Methods: Chronic elevation of IOP was induced unilaterally by injecting polystyrene microbeads, suspended in 4 % sodium sulfate and 3 % sodium hyaluronate, into the anterior chamber. The microbead suspension was injected through either the clear corneal (CC) or sclerocorneal (SC) tunnel. IOP changes were monitored up to 8 weeks after injection. The loss of retinal ganglion cells (RGCs) was assessed using fluorogold retrograde labeling of RGCs. RGC axons were evaluated by immunohistochemistry and immunoblotting.

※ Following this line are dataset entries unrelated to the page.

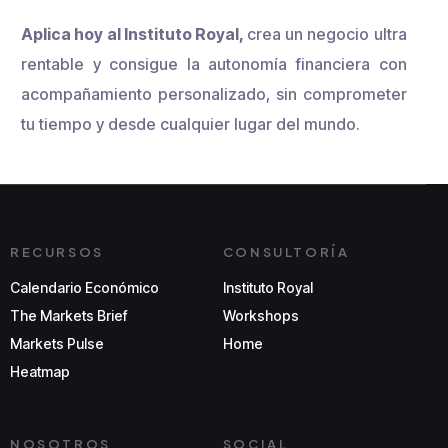
Aplica hoy al Instituto Royal,
crea un negocio ultra
rentable y consigue la autonomía financiera con
acompañamiento personalizado, sin comprometer
tu tiempo y desde cualquier lugar del mundo.
RECURSOS
CONSULTORÍA
Calendario Económico
Instituto Royal
The Markets Brief
Workshops
Markets Pulse
Home
Heatmap
NOSOTROS
SOCIAL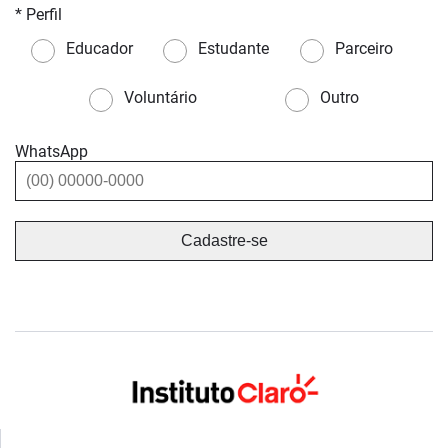
* Perfil
Educador
Estudante
Parceiro
Voluntário
Outro
WhatsApp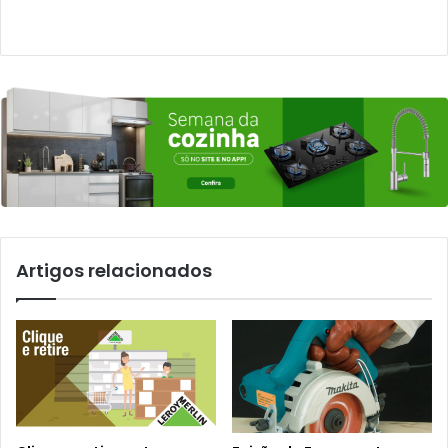
Artigos relacionados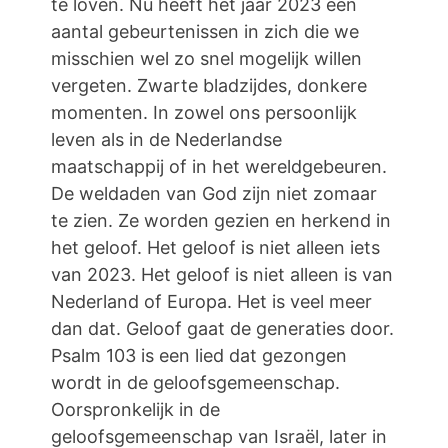
te loven. Nu heeft het jaar 2023 een
aantal gebeurtenissen in zich die we
misschien wel zo snel mogelijk willen
vergeten. Zwarte bladzijdes, donkere
momenten. In zowel ons persoonlijk
leven als in de Nederlandse
maatschappij of in het wereldgebeuren.
De weldaden van God zijn niet zomaar
te zien. Ze worden gezien en herkend in
het geloof. Het geloof is niet alleen iets
van 2023. Het geloof is niet alleen is van
Nederland of Europa. Het is veel meer
dan dat. Geloof gaat de generaties door.
Psalm 103 is een lied dat gezongen
wordt in de geloofsgemeenschap.
Oorspronkelijk in de
geloofsgemeenschap van Israël, later in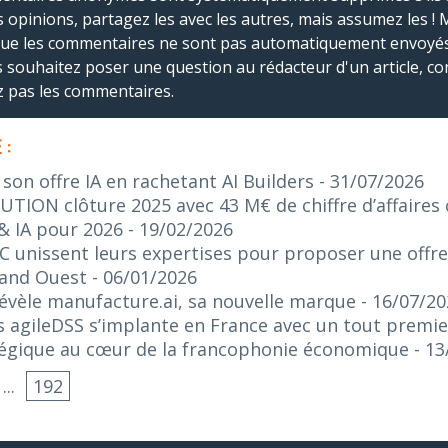
s opinions, partagez les avec les autres, mais assumez les ! 
que les commentaires ne sont pas automatiquement envoyés
us souhaitez poser une question au rédacteur d'un article, co
ez pas les commentaires.
 :
on offre IA en rachetant AI Builders
- 31/07/2026
ION clôture 2025 avec 43 M€ de chiffre d’affaires c
& IA pour 2026
- 19/02/2026
C unissent leurs expertises pour proposer une offr
rand Ouest
- 06/01/2026
 révèle manufacture.ai, sa nouvelle marque
- 16/07/2
 agileDSS s’implante en France avec un tout premie
tégique au cœur de la francophonie économique
- 1
...
192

Results: The resulting IOP elevation was maintained up to 3 weeks after the intracameral injection of microbeads through the CC route and up to 4 weeks after injection through the SC route. The density of RGCs was significantly reduced at 4 weeks after injection, with the SC route leading to more RGC loss than the CC route (p = 0.037). The neurofilament immunoreactivity and protein levels in the optic nerve were also significantly reduced at 4 weeks after injection. Some eyes in the SC route cohort received re-injection of the microbead suspension at 4 weeks after the initial injection, which led to an elevated IOP more than 8 weeks after the initial injection, and eventually a 27.5 % loss of RGC density compared with the control eyes.
Conclusion: The intracameral injection of microbeads suspended in hyaluronate effectively produced chronic IOP elevation and subsequent RGC degeneration in rat eyes. The sclerocorneal tunnel approach yielded a longer period of IOP elevation than the clear corneal approach. Our modified microbead injection offers a reliable high-pressure glaucoma model.